Di Fronte all’annuncio delle misure previste per la Fase 2, le reazioni sono state unanimi: troppo poco per maggioranza, opposizione, imprenditori, Confcommercio, troppo anche i preti e i vescovi. Ma soprattutto, troppo poco per i cittadini.
Delle difficoltà gestionali, che il Governo si trova ad affrontare in questa crisi, abbiamo già dato conto qui. E non vorremmo trovarci nei loro panni, perché sappiamo benissimo che si tratta di gestire la peggiore crisi contemporanea.
Non ci si aspettavamo un libera tutti suicida, ovviamente. La delusione viene semmai dalla palpabile assenza di un piano strategico, che a sua volta è causata dalla latitanza di un indirizzo politico forte (d’altronde, cosa aspettarsi da un Governo nato com’è nato?), con il risultato più temibile di tutti, specie in tempi di crisi: la sfiducia generalizzata. Perché se ci si dovrà affidare anche al senso di responsabilità individuale per la ripartenza, guai a far percepire ai cittadini che chi ha l’incarico di decidere non sa decidere.

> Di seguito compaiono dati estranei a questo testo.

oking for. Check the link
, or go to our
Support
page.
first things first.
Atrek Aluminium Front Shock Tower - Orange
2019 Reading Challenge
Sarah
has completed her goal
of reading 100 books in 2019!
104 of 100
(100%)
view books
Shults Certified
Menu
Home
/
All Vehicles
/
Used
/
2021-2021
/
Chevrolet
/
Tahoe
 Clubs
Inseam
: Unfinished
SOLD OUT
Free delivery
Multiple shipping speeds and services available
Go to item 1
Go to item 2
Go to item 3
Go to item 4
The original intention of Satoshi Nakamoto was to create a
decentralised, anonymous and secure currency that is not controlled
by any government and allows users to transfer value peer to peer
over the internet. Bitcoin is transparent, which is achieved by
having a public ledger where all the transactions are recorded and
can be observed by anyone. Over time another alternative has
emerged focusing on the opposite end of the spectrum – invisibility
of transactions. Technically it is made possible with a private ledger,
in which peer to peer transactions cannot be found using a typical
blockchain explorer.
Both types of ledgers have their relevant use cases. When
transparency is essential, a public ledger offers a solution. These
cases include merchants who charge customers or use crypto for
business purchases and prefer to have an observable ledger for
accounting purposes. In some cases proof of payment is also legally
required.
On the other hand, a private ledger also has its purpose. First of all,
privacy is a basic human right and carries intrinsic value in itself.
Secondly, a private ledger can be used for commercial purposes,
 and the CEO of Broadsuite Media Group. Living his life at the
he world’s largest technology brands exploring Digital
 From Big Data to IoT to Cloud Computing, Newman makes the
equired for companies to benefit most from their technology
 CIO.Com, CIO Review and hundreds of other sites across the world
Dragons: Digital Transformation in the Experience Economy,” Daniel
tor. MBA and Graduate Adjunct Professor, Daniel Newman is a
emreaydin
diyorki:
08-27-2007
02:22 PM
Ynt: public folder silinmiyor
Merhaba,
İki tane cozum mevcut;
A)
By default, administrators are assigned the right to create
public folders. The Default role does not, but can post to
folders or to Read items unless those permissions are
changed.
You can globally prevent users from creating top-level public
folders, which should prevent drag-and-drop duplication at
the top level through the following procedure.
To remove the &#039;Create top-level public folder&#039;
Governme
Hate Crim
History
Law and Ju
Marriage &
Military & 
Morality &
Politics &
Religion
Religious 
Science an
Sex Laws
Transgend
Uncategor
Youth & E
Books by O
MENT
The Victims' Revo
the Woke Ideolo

E il consiglio spassionato riguarda naturalmente anche i mercati, che non sono poi così cattivi, se uno ci sa fare i conti; e oltremodo riguarda l’Unione europea, dove la leadership, ma anche la legittimità, andrebbero sbattute sul tavolo più forte dei pugni.
Ma entriamo nel merito. Quando ci riferiamo alla mancanza di un piano, vogliamo dire che dal discorso del Presidente del Consiglio, Giuseppe Conte, sono mancate quelle indicazioni che informino sugli obiettivi da raggiungere e sugli strumenti per farvi fronte. Restare a casa non è un piano, così come non lo è restare a casa ma un po’ di meno. Eppure, dall’Organizzazione Mondiale della Sanità e da esperti di ogni dove le indicazioni arrivano, e sono chiare: fare molti più test, isolare i malati in strutture ad hoc, tracciare i contatti. Non una parola su questi tre punti. Si rinuncerebbe in questo modo a un monitoraggio esteso che permetta la realizzazione di inferenze statistiche più accurate, base di partenza per la messa a punto di un qualsiasi piano di gestione. Si rinuncerebbe altresì ad ovviare al problema più cruciale, quello del contagio domestico e interfamiliare: non produrre una soluzione significherebbe non far poggiare la ripartenza su una base sicura e non permettere il controllo di un’eventuale altra ondata di contagi. Infine, sul terzo punto, su che fine abbia fatto l’applicazione Immuni, quello che dovrebbe ancora essere l’avamposto tecnologico all’avanzata del virus, lasciamo cadere un velo di pietoso scoraggiamento.
Non pervenuta nemmeno una parola, nel discorso del Presidente Conte e nel testo del Decreto, su Regioni, differenziazione, razionalizzazione. Abbiamo già detto come sia un bene che la prerogativa decisionale sulla Fase 2 sia in mano al Governo e non ai singoli Governatori: meno confusione, meno giochi politici, meno protagonismi. Anche in virtù di un segnale di unitarietà del sistema Paese, importante tanto per la credibilità esterna quanto per l’effettività interna. Ma poi alla teoria, che almeno per una volta c’è stata, questo Governo non fa mai seguire la pratica: non è giustificabile l’applicazione uniforme su tutto il territorio nazionale delle remissive misure annunciate. Secondo i dati del Ministero della Salute, le nuove positività fanno registrare una variabilità significativa: si va dalla Basilicata e il Molise, che oggi presentano uno numero nullo di nuovi casi positivi, alla Lombardia, la Regione più afflitta, che invece ne registra 590.
Come si spiega, allora, il fatto che il Molise debba uniformarsi alle stesse misure stringenti previste per la Lombardia? Non lo sappiamo, perché Giuseppe Conte in conferenza non l’ha detto. Però, in compenso, sono state tante le chiacchiere sull’orgoglio del Paese e sulla necessità del cambiamento, salvo poi scordarsi di articolarlo il cambiamento. Un timido accenno all’assunzione di responsabilità c’è stato, almeno riguardo al ritardo nei versamenti dei sussidi previsti dal Decreto Cura Italia. Responsabilità politica – altra cosa rispetto alla colpa – che andrebbe resa trasparente, se non altro come esercizio democratico, senza scaricare le colpe a destra e a manca. Ma per farlo, e chiudiamo il cerchio, occorrono competenza, leadership, legittimità: tragicamente assenti in questo Governo.